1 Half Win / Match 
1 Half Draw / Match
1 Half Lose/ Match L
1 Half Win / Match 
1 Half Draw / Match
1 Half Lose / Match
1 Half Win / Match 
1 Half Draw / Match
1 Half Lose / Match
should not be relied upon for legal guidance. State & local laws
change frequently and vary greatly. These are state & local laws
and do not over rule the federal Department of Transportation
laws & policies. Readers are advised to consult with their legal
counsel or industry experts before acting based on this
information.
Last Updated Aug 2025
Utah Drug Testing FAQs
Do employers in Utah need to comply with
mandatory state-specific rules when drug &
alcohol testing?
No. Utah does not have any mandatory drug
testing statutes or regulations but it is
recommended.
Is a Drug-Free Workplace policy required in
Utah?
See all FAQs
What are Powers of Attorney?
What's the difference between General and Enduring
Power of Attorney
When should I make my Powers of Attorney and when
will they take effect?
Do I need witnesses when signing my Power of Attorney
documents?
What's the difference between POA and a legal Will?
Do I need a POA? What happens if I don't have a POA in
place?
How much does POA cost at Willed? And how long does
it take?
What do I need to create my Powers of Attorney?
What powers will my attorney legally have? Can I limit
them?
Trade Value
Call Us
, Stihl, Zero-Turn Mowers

++++++++++++++++++++

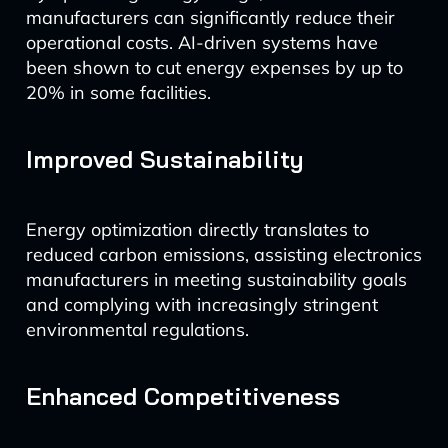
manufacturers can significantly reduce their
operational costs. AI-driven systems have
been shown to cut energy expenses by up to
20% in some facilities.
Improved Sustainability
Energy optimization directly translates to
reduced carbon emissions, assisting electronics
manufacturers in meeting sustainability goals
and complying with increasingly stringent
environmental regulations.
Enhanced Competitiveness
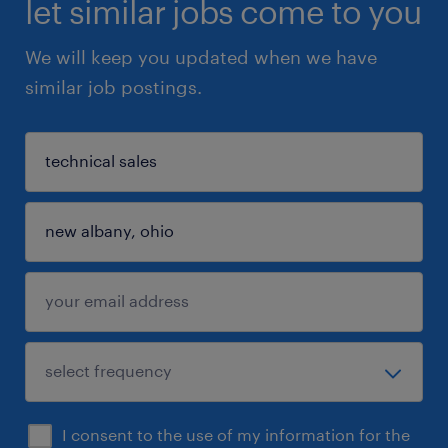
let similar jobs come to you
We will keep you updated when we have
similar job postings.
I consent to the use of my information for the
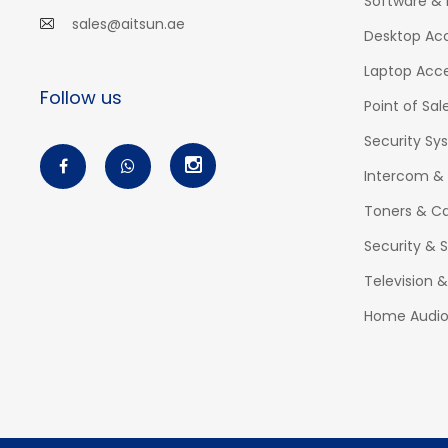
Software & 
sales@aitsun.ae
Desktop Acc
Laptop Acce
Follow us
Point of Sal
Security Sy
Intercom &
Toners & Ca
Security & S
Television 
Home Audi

++++++++++++++++++++

> What you will do: Starting with the line above that holds "What's the difference between General" and stopping with the line that holds "What do I need", reproduce each line exactly, omitting all other lines.

> Answer to the exercise:
What's the difference between General and Enduring
Power of Attorney
When should I make my Powers of Attorney and when
will they take effect?
Do I need witnesses when signing my Power of Attorney
documents?
What's the difference between POA and a legal Will?
Do I need a POA? What happens if I don't have a POA in
place?
How much does POA cost at Willed? And how long does
it take?
What do I need to create my Powers of Attorney?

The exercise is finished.